RAW DATA:

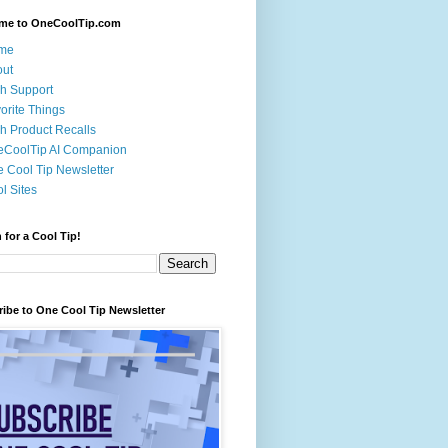
me to OneCoolTip.com
me
out
h Support
orite Things
h Product Recalls
eCoolTip AI Companion
 Cool Tip Newsletter
l Sites
 for a Cool Tip!
ibe to One Cool Tip Newsletter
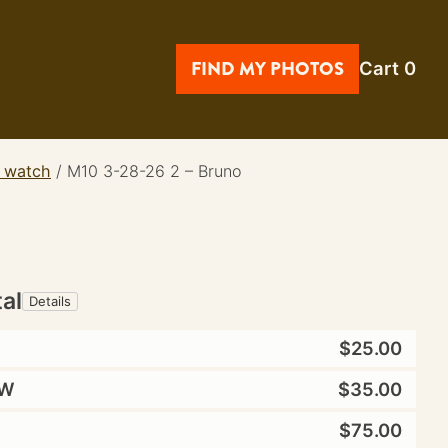
FIND MY PHOTOS
Cart
0
t watch
/
M10 3-28-26 2 – Bruno
tal
Details
$25.00
W
$35.00
$75.00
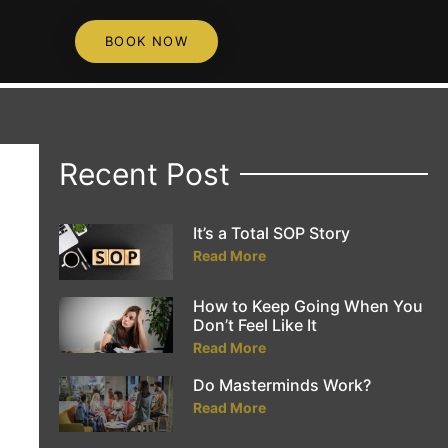
BOOK NOW
Recent Post
It’s a Total SOP Story
Read More
How to Keep Going When You
Don’t Feel Like It
Read More
Do Masterminds Work?
Read More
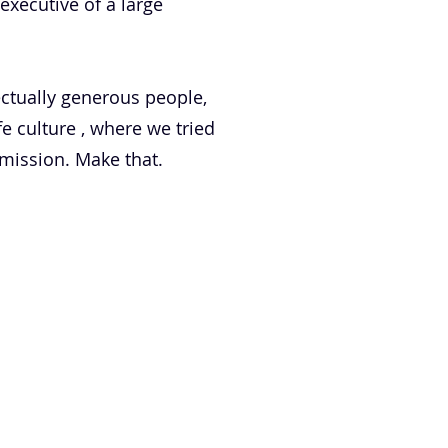
executive of a large
ctually generous people,
 culture , where we tried
 mission. Make that.
PODCAST
BLOG
CONTACT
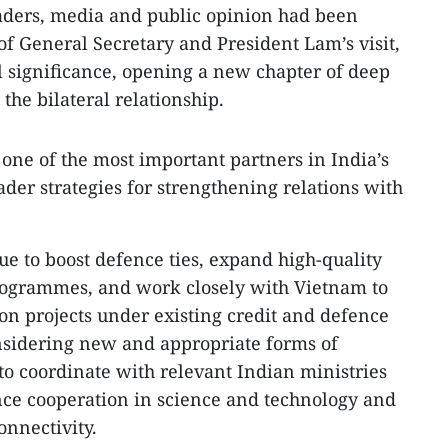
eaders, media and public opinion had been
f General Secretary and President Lam’s visit,
al significance, opening a new chapter of deep
the bilateral relationship.
 one of the most important partners in India’s
oader strategies for strengthening relations with
ue to boost defence ties, expand high-quality
ogrammes, and work closely with Vietnam to
n projects under existing credit and defence
nsidering new and appropriate forms of
to coordinate with relevant Indian ministries
nce cooperation in science and technology and
nnectivity.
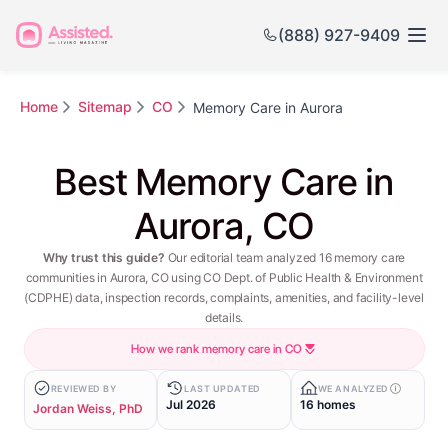
(888) 927-9409
Home
Sitemap
CO
Memory Care in Aurora
Best Memory Care in
Aurora, CO
Why trust this guide?
Our editorial team analyzed 16 memory care
communities in Aurora, CO using CO Dept. of Public Health & Environment
(CDPHE) data, inspection records, complaints, amenities, and facility-level
details.
How we rank memory care in CO
REVIEWED BY
LAST UPDATED
WE ANALYZED
Jul 2026
16 homes
Jordan Weiss, PhD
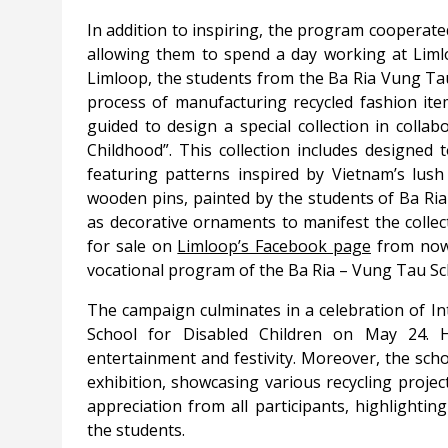
In addition to inspiring, the program cooperated
allowing them to spend a day working at Limlo
Limloop, the students from the Ba Ria Vung Tau
process of manufacturing recycled fashion ite
guided to design a special collection in coll
Childhood”. This collection includes designed 
featuring patterns inspired by Vietnam’s lus
wooden pins, painted by the students of Ba Ria
as decorative ornaments to manifest the collect
for sale on
Limloop’s Facebook page
from now 
vocational program of the Ba Ria – Vung Tau Sch
The campaign culminates in a celebration of In
School for Disabled Children on May 24. 
entertainment and festivity. Moreover, the sc
exhibition, showcasing various recycling projec
appreciation from all participants, highlighti
the students.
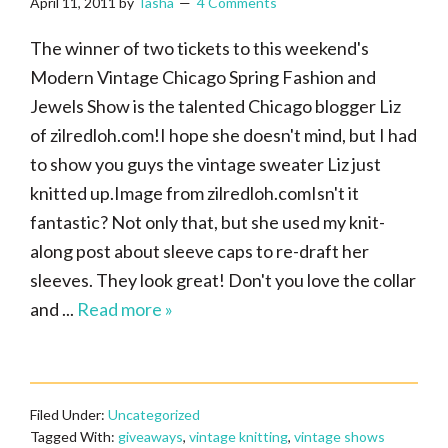
April 11, 2011
by
Tasha
4 Comments
The winner of two tickets to this weekend's
Modern Vintage Chicago Spring Fashion and
Jewels Show is the talented Chicago blogger Liz
of zilredloh.com!I hope she doesn't mind, but I had
to show you guys the vintage sweater Liz just
knitted up.Image from zilredloh.comIsn't it
fantastic? Not only that, but she used my knit-
along post about sleeve caps to re-draft her
sleeves. They look great! Don't you love the collar
and ...
Read more »
Filed Under:
Uncategorized
Tagged With:
giveaways
,
vintage knitting
,
vintage shows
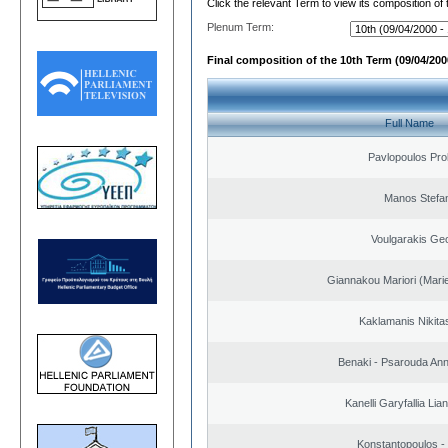
Click the relevant Term to view its composition of
Plenum Term:
Final composition of the 10th Term (09/04/2000
Full Name
Pavlopoulos Pro
Manos Stefa
Voulgarakis Ge
Giannakou Mariori (Marie
Kaklamanis Nikitas
Benaki - Psarouda An
Kanelli Garyfallia Li
Konstantopoulos -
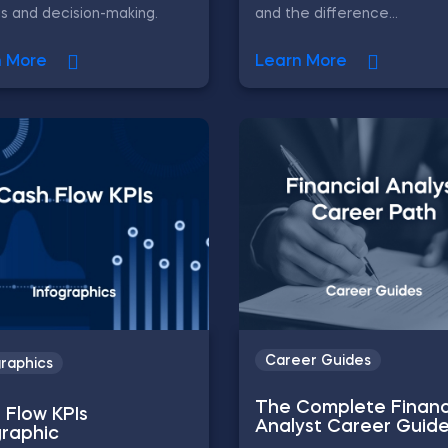
is and decision-making.
and the difference...
n More
Learn More
Career Guides
graphics
The Complete Financ
 Flow KPIs
Analyst Career Guid
graphic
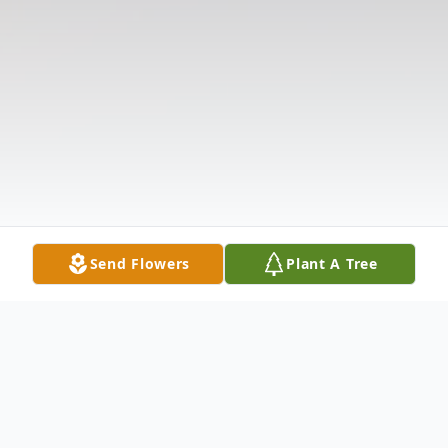
Send Flowers
Plant A Tree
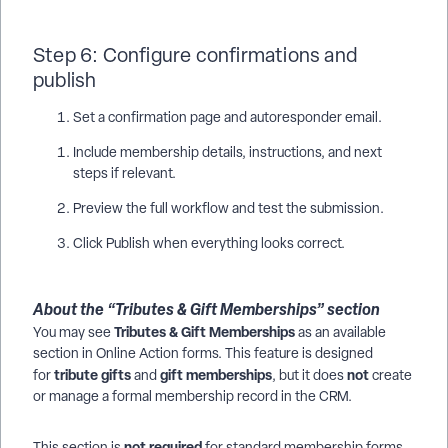
Step 6: Configure confirmations and
publish
Set a confirmation page and autoresponder email.
Include membership details, instructions, and next
steps if relevant.
Preview the full workflow and test the submission.
Click Publish when everything looks correct.
About the “Tributes & Gift Memberships” section
Tributes & Gift Memberships
You may see
as an available
section in Online Action forms. This feature is designed
tribute gifts
gift memberships
not
for
and
, but it does
create
or manage a formal membership record in the CRM.
not required
This section is
for standard membership forms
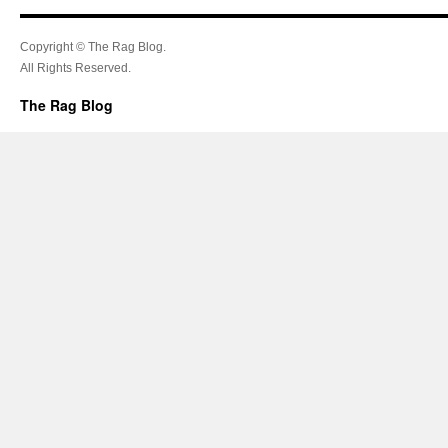
Copyright © The Rag Blog.
All Rights Reserved.
The Rag Blog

INSTRUCTIONS FOR THE TASK: Look through the entries. Copy out each line with "page" in it.

SOLUTION:
Limloop’s Facebook page
Set a confirmation page and autoresponder email.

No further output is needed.